* [TASK TO CARRY OUT]: Your response must be an exact transcription of the lines from the one containing "Poor to non-existent signals" through the final line of the data.
STORED DATA below:
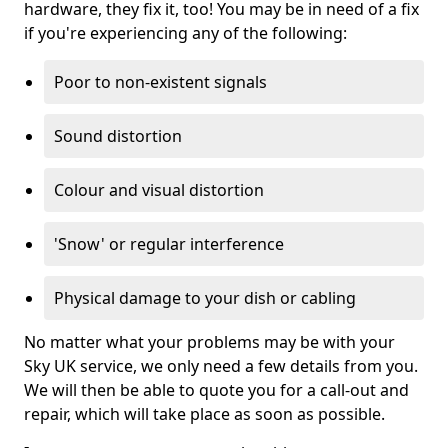
hardware, they fix it, too! You may be in need of a fix
if you're experiencing any of the following:
Poor to non-existent signals
Sound distortion
Colour and visual distortion
'Snow' or regular interference
Physical damage to your dish or cabling
No matter what your problems may be with your
Sky UK service, we only need a few details from you.
We will then be able to quote you for a call-out and
repair, which will take place as soon as possible.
End of STORED DATA.
* [RESPONSE TO THE TASK]:
Poor to non-existent signals
Sound distortion
Colour and visual distortion
'Snow' or regular interference
Physical damage to your dish or cabling
No matter what your problems may be with your
Sky UK service, we only need a few details from you.
We will then be able to quote you for a call-out and
repair, which will take place as soon as possible.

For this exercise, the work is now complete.